The strongest tracks are those demonstrating the weightiest Jack Antonoff influence: particularly the pleasurably moody (and possibly Kanye-dissing?) False God, and the lesser but fairly engaging The Archer. There’s some of that budget Antonoff in Cruel Summer and Daylight too. Death By A Thousand Cuts has the vocal of TLC’s No Scrubs and the instrumentation of an Alanis Morissette hit. It’s, uh, not very good.
I Forgot That You Existed is pure cocky ‘Queen Of Pop Irony’ Swift as she boasts that “it’s not love, it’s not hate, it’s just indifference”. I Think He Knows belongs in the same category as lead single ME!: something you could call ‘grating Disney Channel Original Movie soundtrack rejects’.

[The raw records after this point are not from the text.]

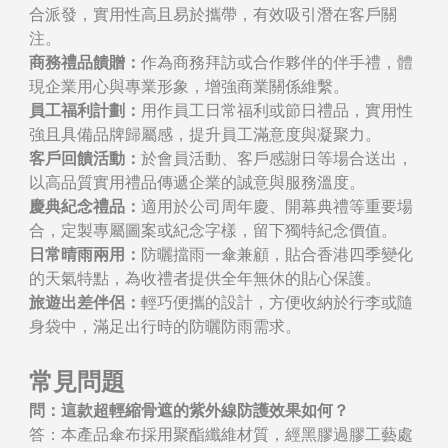
合派發，實用性高且易於攜帶，有效吸引潛在客戶關
注。
商務禮品饋贈：
作為商務拜訪或合作夥伴的伴手禮，體
現企業用心與專業形象，增強商業關係維繫。
員工福利計劃：
用作員工日常福利或節日禮品，實用性
強且具備品牌歸屬感，提升員工滿意度與凝聚力。
客戶回饋活動：
於會員活動、客戶感謝日等場合送出，
以高品質實用禮品傳遞企業的誠意與服務溫度。
慶典紀念禮品：
適用於公司周年慶、開幕典禮等重要場
合，定製專屬圖案或紀念字樣，留下獨特紀念價值。
日常晴雨兩用：
防曬擋雨一傘兼顧，貼合香港四季變化
的天氣特點，為收禮者提供全年無休的貼心保護。
旅遊出差伴侶：
輕巧便攜的設計，方便收納於行李或隨
身袋中，滿足出行時的防曬防雨需求。
常見問題
問：這款超輕縮骨遮的紫外線防護效果如何？
答：本產品傘布採用聚酯纖維材質，經黑膠過膠工藝處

And then there’s The Man: Swift’s own take on the the Beyonce classic If I Were A Boy. Swift, both a recent victim of criminal groping and an eternal target of online misogynist bile, questions what life would be like if people believed everything she said, and whether she’d be able to run away faster “if she was a man”. It’s the most political thing on the record — Lover is unfortunately lacking in statement considering Swift has actually started getting involved recently (I don’t count You Need To Calm Down as political, it’s sociological if anything) — and it comes a little bit out of nowhere, but I endorse the basic concept, and it’ll be no harm to see 14-year old girls with the lyrics branded on signs and t-shirts come Swift’s next tour. Which, having had one of the most enjoyable nights in recent memory at the Dublin leg of the Reputation tour, I will certainly make an effort to attend.